Claude Thevenet

"Aucun mortel ne peut garder un secret" – Sigmund Freud


Réflexions autour de mon dernier roman : « Le piège ottoman »

Le sujet de mon troisième roman, Le piège ottoman, est purement conjoncturel.

Quand j’étais à la Direction de la surveillance du territoire (DST), l’ancêtre de la Direction générale de la sécurité intérieure (DGSI), j’avais eu l’occasion de me pencher sur l’islamisme turc et ses dérives.

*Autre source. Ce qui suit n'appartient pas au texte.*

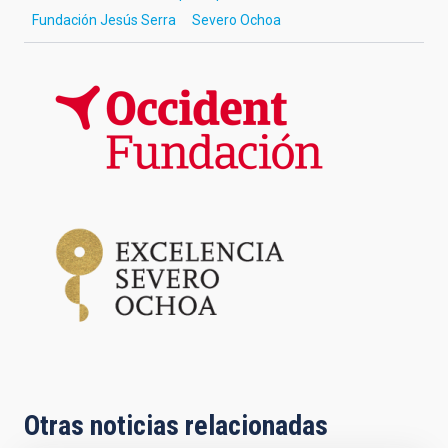
Fundación Jesús Serra
Severo Ochoa
Otras noticias relacionadas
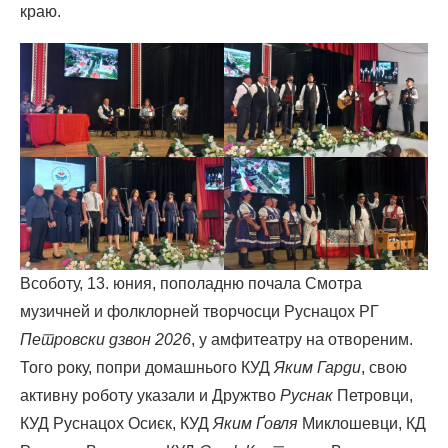
краю.
Всоботу, 13. юния, пополадню почала Смотра
музичней и фолклорней творчосци Руснацох РГ
Петровски дзвон 2026
, у амфитеатру на отвореним.
Того року, попри домашнього КУД
Яким Гарди
, свою
активну роботу указали и Дружтво
Руснак
Петровци,
КУД Руснацох Осиєк, КУД
Яким Ґовля
Миклошевци, КД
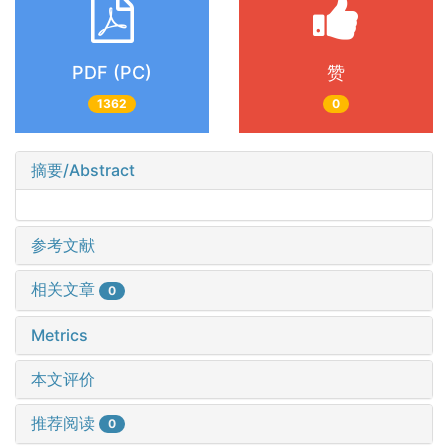
PDF (PC)
赞
1362
0
摘要/Abstract
参考文献
相关文章
0
Metrics
本文评价
推荐阅读
0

Tout ce qui est arrivé ces deux dernières décennies avait été anticipé dès les années 1990. J’avais publié un article sur ce sujet, paru dans les Cahiers de l’Orient, dirigés par mon défunt ami Antoine Sfeir (Les activistes du califat, pages 85 à 103).

La montée de l’intégrisme, la paranoïa du président Erdogan avec son rêve de rétablir l’empire ottoman et de Patrie bleue (Mavi Matan) basée sur la revendication d’un vaste domaine maritime en Méditerranée orientale, la corruption généralisée au niveau de l’Etat, m’ont inspiré.

Les tensions entre la Grèce et la Turquie à propos des zones riches en hydrocarbures au nord de Chypre m’ont donné l’idée du synopsis.

Enfin, son écriture a été plus longue que pour les deux autres, a demandé plusieurs réécritures, notamment à cause des changements géopolitiques dans la région.